2

We've been seeing our realtime documents not reconnecting themselves properly for some time now after disconnecting/connecting WiFi. In particular Safari has a 100% success rate at reproducing this issue for us. Chrome also is susceptible to this same issue although it does a significantly better job than Safari at getting the Realtime API re-connected.

The issue appears to be related to how/if the bind/save XHR requests will be reported as failed to JS when the browser is not connected to the internet. In the case of Safari these requests never fully fail and instead sit and wait forever as no timeout is specified along with the XHR. Once this happens the Realtime API does not try to reconnect itself.
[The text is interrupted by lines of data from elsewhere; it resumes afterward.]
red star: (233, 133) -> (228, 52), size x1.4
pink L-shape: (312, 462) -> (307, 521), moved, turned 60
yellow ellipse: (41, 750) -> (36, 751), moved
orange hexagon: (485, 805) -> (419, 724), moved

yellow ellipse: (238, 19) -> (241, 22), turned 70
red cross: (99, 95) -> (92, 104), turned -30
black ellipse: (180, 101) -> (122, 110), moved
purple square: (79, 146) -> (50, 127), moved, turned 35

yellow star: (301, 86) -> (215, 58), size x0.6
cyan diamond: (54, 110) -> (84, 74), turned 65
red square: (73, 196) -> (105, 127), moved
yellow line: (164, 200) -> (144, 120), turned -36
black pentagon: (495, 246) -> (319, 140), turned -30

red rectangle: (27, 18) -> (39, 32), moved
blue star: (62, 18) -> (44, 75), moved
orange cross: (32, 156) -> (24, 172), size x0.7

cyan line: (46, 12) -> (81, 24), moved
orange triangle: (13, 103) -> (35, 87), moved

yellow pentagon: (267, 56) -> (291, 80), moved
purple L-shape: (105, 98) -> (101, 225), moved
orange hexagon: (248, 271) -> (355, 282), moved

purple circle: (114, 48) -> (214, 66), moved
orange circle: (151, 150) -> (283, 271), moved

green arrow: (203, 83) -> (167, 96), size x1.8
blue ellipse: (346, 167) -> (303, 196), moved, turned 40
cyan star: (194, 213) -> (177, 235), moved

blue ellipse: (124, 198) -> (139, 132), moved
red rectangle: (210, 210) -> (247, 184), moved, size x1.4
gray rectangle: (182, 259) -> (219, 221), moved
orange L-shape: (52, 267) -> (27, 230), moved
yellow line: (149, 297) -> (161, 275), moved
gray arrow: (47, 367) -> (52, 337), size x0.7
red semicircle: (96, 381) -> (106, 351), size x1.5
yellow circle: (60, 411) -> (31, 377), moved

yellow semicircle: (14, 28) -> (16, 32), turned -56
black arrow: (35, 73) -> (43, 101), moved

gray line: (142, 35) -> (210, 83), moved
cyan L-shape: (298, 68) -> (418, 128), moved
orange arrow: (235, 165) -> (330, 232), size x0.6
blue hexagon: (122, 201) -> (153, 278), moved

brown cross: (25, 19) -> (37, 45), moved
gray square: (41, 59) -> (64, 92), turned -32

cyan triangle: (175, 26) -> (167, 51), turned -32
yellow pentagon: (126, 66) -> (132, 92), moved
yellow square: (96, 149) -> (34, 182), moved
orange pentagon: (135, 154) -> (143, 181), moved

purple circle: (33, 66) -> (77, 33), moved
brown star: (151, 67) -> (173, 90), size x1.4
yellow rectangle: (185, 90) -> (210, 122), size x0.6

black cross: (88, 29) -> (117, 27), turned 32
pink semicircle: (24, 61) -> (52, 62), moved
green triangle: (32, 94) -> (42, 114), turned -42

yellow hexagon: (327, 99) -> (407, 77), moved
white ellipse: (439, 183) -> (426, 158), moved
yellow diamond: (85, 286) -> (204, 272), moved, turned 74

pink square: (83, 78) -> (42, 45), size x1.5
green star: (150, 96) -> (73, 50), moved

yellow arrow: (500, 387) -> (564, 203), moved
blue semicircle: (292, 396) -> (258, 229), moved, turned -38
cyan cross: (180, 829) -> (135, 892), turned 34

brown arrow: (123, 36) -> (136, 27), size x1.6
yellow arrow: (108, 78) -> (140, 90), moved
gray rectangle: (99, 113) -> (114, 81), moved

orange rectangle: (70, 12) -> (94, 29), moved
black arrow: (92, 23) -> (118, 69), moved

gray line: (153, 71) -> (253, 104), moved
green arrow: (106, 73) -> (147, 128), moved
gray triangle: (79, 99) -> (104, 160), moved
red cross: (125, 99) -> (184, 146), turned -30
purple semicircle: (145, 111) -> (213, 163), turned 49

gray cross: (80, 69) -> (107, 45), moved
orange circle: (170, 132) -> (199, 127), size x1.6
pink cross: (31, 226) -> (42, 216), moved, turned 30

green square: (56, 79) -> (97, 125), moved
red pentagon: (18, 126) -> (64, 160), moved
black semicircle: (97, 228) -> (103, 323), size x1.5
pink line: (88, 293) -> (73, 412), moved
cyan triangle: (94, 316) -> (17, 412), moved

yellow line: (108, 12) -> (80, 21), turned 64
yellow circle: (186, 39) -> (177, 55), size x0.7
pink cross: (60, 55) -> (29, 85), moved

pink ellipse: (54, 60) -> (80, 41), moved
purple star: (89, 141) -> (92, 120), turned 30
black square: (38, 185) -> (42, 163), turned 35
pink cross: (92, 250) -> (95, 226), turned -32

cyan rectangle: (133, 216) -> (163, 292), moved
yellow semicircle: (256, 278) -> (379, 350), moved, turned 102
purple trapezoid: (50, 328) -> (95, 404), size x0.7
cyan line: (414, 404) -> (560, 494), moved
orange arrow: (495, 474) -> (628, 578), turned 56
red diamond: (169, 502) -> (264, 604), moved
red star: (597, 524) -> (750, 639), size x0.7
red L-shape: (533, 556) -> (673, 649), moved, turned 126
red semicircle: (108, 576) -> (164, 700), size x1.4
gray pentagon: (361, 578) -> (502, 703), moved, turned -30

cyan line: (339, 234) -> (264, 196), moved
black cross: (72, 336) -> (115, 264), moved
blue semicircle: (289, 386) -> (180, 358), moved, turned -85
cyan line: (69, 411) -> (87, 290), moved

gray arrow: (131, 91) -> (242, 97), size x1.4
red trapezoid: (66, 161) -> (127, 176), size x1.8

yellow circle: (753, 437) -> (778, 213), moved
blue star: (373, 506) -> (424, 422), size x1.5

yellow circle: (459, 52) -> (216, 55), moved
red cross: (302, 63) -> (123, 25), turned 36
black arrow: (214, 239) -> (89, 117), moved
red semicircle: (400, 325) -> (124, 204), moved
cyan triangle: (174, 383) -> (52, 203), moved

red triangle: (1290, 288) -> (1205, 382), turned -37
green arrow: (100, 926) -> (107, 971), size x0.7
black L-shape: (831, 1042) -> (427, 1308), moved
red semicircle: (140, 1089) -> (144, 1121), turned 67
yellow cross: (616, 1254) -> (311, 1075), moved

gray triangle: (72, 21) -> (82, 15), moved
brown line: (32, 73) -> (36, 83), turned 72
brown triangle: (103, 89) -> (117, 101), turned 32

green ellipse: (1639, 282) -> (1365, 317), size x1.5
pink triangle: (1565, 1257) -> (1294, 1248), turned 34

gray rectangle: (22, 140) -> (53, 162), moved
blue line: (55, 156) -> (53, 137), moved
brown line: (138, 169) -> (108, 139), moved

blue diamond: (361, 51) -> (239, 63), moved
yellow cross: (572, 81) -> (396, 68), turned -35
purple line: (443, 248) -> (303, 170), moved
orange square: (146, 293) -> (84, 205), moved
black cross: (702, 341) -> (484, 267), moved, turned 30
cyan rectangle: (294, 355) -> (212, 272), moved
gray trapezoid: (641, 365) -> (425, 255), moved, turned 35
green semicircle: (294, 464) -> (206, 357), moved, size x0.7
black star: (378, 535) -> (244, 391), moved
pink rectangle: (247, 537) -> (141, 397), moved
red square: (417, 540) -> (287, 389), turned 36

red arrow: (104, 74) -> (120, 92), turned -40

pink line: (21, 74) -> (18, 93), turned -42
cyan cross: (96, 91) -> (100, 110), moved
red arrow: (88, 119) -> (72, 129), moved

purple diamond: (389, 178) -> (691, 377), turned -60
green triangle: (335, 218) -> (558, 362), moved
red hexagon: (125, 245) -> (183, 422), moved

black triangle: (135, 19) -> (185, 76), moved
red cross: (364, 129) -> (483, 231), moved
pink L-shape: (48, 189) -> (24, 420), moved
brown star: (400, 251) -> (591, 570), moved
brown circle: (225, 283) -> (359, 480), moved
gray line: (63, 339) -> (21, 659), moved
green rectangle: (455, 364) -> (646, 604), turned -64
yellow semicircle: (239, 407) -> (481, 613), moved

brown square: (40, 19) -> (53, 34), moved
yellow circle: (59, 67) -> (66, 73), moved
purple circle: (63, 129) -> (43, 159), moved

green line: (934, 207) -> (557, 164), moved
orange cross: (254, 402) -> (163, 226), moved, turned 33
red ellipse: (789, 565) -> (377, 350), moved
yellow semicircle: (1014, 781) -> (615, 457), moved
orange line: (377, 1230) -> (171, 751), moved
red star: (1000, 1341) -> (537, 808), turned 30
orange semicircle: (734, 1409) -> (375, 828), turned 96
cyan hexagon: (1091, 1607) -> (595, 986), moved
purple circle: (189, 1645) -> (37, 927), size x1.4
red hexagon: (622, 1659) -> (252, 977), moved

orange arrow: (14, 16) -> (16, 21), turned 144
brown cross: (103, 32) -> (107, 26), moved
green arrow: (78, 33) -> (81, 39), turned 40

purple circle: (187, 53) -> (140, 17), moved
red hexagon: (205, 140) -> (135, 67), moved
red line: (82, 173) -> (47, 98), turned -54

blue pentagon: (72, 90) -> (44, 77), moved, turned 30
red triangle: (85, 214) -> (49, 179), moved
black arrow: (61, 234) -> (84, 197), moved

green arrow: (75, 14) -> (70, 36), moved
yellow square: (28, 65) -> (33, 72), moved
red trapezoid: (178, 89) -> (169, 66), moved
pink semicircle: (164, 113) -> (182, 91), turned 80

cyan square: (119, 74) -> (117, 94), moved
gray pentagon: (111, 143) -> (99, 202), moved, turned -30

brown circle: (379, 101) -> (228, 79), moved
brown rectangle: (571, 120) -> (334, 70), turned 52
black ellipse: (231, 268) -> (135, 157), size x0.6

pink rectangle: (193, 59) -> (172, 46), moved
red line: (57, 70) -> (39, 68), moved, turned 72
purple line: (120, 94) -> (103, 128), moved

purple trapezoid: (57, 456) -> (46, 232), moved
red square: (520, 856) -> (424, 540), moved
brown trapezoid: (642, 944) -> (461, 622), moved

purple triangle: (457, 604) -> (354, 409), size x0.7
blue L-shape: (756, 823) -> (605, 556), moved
Below are the files that repro this issue 100% in Safari. They will prompt to wait/disable/enable WiFi. Each step may take ~10-20s. Additional information is in the comments. They are also available directly from https://drive.google.com/file/d/0B1es-bMybSeSUmRqX2JJd3dqRFE/view?usp=sharing. The ClientID and ApiKey may need to be modified to make them work properly.

Is anyone else running into similar issues or seen behavior that could be explained by this? Any reasonable workaround ideas apart from detecting this case and clobbering the document?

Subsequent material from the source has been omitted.